Pod size considerations for JVM
In this post I’ll describe things you want to consider to let JVM use own ergonomic configuration, without drastically overriding them, for which you need more advanced tuning and more metrics.
Pod sizing for GC
The limit numbers of processors and memory impacts how JVM will tune its own performance characteristics.
Most importantly it impacts what GC will be used and how many threads it will start to clean up memory, which impacts how frequent and long GC pauses are.
The magic numbers
The smaller the number of CPUs and MiB of memory, the less “hardware efficient” GC is selected. It doesn’t mean that the GC will be less efficient than other non-ergonomic. JVM GCs are designed to best utilise hardware they run on.
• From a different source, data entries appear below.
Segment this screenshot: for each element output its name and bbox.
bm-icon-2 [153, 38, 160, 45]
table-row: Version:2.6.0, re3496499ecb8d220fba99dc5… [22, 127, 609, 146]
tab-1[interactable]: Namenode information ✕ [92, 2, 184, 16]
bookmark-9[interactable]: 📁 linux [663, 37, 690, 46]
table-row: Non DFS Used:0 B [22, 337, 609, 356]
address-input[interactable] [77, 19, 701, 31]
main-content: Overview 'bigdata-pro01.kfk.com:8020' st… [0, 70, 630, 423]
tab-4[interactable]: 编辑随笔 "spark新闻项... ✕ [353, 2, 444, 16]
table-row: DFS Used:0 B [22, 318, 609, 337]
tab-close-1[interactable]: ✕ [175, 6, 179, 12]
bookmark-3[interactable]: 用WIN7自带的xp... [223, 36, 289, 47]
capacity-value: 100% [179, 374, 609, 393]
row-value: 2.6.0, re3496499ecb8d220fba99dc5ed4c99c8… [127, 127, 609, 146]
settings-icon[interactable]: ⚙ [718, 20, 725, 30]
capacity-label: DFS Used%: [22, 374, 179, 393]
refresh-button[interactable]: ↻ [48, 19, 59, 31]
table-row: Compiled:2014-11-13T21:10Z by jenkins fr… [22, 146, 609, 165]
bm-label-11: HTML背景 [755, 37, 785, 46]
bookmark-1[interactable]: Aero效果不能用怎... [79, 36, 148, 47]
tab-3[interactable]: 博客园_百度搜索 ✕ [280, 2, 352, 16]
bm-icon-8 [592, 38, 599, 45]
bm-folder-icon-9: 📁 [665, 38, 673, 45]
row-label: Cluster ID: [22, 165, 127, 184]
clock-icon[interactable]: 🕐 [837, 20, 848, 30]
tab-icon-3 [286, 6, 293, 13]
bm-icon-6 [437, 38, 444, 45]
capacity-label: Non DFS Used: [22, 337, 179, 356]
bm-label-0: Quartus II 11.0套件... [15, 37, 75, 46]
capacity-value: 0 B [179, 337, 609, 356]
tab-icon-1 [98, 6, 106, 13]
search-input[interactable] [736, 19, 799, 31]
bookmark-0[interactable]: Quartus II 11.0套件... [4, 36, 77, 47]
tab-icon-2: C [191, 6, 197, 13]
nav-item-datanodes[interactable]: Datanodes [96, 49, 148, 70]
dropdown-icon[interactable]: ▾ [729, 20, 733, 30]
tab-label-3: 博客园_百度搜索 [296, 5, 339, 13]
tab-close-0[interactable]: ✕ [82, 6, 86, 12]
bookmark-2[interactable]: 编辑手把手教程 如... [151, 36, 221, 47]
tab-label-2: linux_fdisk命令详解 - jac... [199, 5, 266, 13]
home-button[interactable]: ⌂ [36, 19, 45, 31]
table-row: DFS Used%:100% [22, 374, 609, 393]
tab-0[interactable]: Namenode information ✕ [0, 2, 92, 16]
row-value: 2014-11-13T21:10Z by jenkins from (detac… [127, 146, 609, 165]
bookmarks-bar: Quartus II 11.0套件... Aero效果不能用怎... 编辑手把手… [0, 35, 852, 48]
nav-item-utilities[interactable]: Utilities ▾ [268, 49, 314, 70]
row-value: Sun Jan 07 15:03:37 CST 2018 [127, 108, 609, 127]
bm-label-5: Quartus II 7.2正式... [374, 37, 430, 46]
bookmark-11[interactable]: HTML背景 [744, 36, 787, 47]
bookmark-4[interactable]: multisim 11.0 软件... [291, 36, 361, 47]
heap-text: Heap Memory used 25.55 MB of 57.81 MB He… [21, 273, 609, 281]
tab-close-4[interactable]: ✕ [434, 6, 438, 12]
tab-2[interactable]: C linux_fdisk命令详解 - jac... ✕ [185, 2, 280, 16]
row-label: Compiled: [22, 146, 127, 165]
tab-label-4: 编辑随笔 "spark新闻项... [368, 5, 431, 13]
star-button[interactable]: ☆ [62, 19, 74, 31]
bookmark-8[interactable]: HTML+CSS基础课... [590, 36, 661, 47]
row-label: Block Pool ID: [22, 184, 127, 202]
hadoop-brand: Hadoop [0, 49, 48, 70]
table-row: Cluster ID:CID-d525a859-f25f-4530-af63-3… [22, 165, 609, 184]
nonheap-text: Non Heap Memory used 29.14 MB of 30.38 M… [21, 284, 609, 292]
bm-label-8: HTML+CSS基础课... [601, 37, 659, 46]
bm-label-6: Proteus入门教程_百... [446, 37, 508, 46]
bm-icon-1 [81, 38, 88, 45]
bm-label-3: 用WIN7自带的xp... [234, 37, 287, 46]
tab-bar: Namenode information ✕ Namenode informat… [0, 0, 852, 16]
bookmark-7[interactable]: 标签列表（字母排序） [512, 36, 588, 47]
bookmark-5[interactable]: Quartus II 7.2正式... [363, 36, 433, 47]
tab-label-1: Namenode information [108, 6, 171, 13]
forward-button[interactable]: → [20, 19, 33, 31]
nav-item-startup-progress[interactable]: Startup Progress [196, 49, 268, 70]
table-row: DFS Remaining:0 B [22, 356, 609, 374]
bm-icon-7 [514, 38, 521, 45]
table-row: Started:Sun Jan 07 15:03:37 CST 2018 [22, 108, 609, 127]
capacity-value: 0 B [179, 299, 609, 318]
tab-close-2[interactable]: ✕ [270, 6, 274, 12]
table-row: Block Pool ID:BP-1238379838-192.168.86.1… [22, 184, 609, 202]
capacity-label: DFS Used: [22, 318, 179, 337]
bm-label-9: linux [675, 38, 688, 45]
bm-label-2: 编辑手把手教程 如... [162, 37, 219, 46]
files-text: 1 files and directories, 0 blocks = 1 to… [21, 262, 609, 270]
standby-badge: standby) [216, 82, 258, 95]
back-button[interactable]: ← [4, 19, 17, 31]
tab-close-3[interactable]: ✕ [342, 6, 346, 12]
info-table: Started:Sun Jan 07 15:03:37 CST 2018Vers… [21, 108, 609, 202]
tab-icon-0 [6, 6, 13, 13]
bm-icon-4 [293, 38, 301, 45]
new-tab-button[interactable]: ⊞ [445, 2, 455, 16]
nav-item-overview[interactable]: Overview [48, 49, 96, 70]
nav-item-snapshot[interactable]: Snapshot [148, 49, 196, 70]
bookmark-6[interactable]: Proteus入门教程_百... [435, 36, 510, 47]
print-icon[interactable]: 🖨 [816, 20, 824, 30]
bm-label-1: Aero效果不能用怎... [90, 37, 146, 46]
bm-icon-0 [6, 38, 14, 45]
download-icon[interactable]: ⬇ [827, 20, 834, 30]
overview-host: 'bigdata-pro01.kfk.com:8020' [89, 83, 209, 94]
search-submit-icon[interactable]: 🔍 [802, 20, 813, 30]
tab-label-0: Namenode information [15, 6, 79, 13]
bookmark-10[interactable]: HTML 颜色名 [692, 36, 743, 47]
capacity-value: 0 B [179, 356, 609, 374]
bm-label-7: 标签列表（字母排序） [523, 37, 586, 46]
The table below shows requirements of a GC to be ergonomically enabled:
Memory | CPU | #GC threads | |
---|---|---|---|
SerialGC | any | any | 1 |
ParallelGC | - | - | linked to the number of CPUs |
G1GC | >= 1792 MiB | >= 2 | linked to the number of CPUs |
Shenandoah | - | - | linked to the number of CPUs |
ZGC | - | - | linked to the number of CPUs |
Check this article for more opinions on GCs.
The following can be easily demonstrated with:
podman run --memory=1791m --cpus=2 -ti openjdk:21-jdk-slim-buster java -XX:+PrintFlagsFinal | grep -E 'Use.*GC.*ergonomic'
bool UseSerialGC = true {product} {ergonomic}
podman run --memory=1792m --cpus=1 -ti openjdk:21-jdk-slim-buster java -XX:+PrintFlagsFinal | grep -E 'Use.*GC.*ergonomic'
bool UseSerialGC = true {product} {ergonomic}{product} {ergonomic}
podman run --memory=1792m --cpus=2 -ti openjdk:21-jdk-slim-buster java -XX:+PrintFlagsFinal | grep -E 'Use.*GC.*ergonomic'
bool UseG1GC = true {product} {ergonomic}
Small pods
1 CPU and under, 3 GiB of memory.
SerialGC is most likely to be showing best performance characteristics on pods with 1 processor and under and smaller memory. SerialGC creates only one thread to process the heap, for both new and old generation. If a GC would be running multiple threads on a single core, they would start competing for CPU resources and causing more context switching in OS kernel, increasing stop the world pauses.
Medium pods
4 CPU and under, 8 GiB of memory.
ParallelGC is a controversial one, it’s suited for medium size pods, but it’s never enabled by the ergonomics, ZGC and Shenandoah are designed for huge heaps, also never enabled ergonomically. It’s either SerialGC or G1GC (Java 11 - 21).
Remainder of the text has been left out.